Interestingly, this only impacts users that have changed their default AirDrop settings to explicitly allow AirDrop from anyone: https://support.apple.com/guide/security/airdrop-security-sec2261183f4/web
I have to imagine that’s a minority of users, and one could investigate by checking the name of phones on the passenger’s plane, but there’s not a whole lot else that can be done. That’s pretty garbage on Apple’s part considering the protocol has been around since 2011. 12 years and no improvements is a shame upon Apple.
Gives one more reason to “turn off all your electronic devices.”
In fact, I would block all communication between electronic devices if I was the airline (if that can be done).
I hope the next report is on how many years in federal prison the perps are getting for such threats.
Wow that video of the arrest is legit.
>Ray says:
>July 6, 2023 at 12:29 pm
>America continues its slide into 3rd world and does nothing about it. So pathetic.
Actually these sort of passenger incidents don’t really happen in ‘third world’ countries with the alarming regularity that they do in the ‘first world.’ People in the so-called
‘third-world’ are much more disciplined than they are given credit for. Covid was the perfect example where mask usage and distancing and maintaining lockdowns was much much better in the ‘third world’ than in the supposedly more educated US of A where nobody cared about common sense and public health, but were more into protesting like overgrown uneducated babies (my own vaccine-administering nurse was unmasked while being literally centimetres from my face.) So rather than make comparisons from some high horse, maybe think about what the real problem is? Sure every country has a passenger incident once in a while, but the regularity with which these kind of incidents happen in the US of A is overlooked. Whereas the minute something like this happens in a poorer country, all the ignoramuses of the first world are quick to jump on the “oh this shitty country’ bandwagon. I’d say sit down and take a hard look at the situation at home first, and quit making comparisons. You are not ‘descending’ to the third world because that world may be much higher than you in many aspects. You are carving out your own bottom.
Aside from the dirtbags getting their due justice, I hope Apple is found negligent in this as well, and forced to make changes to their technology, as well as a hefty fine. Their products are costing taxpayers millions.

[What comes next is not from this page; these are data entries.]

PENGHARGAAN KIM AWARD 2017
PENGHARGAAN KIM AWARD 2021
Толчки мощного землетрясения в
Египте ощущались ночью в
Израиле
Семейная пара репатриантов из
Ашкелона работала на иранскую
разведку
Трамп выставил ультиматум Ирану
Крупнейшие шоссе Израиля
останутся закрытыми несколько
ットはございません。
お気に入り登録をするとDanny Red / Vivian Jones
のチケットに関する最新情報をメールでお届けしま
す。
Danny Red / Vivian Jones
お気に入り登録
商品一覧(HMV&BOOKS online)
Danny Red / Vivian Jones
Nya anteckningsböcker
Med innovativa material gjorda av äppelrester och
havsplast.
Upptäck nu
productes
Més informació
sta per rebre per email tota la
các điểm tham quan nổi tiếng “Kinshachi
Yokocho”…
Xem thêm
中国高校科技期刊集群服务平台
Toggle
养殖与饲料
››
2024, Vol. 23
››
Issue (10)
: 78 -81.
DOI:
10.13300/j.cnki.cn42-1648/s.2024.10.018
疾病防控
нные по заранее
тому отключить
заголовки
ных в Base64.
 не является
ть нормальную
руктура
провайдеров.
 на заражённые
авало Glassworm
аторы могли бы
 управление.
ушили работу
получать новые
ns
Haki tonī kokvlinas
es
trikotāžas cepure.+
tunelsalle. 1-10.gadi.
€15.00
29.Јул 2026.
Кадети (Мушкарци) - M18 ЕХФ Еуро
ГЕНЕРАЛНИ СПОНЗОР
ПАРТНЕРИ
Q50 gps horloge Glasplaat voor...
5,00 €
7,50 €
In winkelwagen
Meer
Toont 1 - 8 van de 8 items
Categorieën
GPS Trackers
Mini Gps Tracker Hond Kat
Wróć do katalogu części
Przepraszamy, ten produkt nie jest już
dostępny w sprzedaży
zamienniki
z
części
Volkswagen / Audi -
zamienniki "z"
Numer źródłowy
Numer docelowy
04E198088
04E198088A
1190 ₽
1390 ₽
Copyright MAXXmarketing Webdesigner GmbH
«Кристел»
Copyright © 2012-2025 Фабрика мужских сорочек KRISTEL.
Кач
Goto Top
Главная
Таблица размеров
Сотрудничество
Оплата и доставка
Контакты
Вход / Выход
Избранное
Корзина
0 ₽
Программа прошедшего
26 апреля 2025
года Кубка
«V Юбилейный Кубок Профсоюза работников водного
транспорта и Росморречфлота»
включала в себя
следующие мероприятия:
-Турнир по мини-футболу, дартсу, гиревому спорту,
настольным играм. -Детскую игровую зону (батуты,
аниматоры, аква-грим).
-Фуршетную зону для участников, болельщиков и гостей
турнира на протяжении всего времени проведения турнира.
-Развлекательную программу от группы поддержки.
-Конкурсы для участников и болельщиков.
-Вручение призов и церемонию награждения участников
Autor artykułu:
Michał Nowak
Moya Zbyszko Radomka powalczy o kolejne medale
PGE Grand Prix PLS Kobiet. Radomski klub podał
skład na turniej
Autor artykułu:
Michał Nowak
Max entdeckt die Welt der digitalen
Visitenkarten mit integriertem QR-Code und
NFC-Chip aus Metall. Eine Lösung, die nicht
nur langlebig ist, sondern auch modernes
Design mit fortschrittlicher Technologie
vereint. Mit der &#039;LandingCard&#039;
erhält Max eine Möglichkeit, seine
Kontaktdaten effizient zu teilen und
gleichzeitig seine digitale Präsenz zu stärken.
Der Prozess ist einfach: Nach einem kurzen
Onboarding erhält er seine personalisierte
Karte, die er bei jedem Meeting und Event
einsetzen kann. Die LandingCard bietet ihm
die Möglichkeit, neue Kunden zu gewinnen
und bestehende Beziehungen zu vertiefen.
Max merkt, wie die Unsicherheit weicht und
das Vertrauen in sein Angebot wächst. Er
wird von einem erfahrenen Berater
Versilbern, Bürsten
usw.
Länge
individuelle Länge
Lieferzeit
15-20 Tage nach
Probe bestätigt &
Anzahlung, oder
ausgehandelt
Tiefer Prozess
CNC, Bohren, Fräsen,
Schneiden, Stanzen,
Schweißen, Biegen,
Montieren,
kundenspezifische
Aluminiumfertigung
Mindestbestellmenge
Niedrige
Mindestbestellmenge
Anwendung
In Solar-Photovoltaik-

Why it was happing again and again? may they want change rule for all.
Bomb threats are never real. Never. The way we overreact spurs more hoaxes.
Why anyone would want to have their phone set to allow Airdrop from a stranger is beyond me. And parents who do not disable Airdrop on their children’s phones are not supervising their children’s online presence well.
My own phone is set to “Contacts Only” for Airdrop. This is sufficient for me. See, https://www.howtogeek.com/301313/how-to-turn-off-airdrop-in-ios-so-you-dont-get-unsolicited-photos/.
If you don’t know what your (and your children’s) phone settings are – both for Airdrop and for many other “features” of your phone that allow others to see or learn the information on your phone – please learn. Example: If you use public wifi without a VPN – please get one. Otherwise, you are contributing to the scammers and the mentally ill who profit (either financially or emotionally, or both) from your lack of knowledge.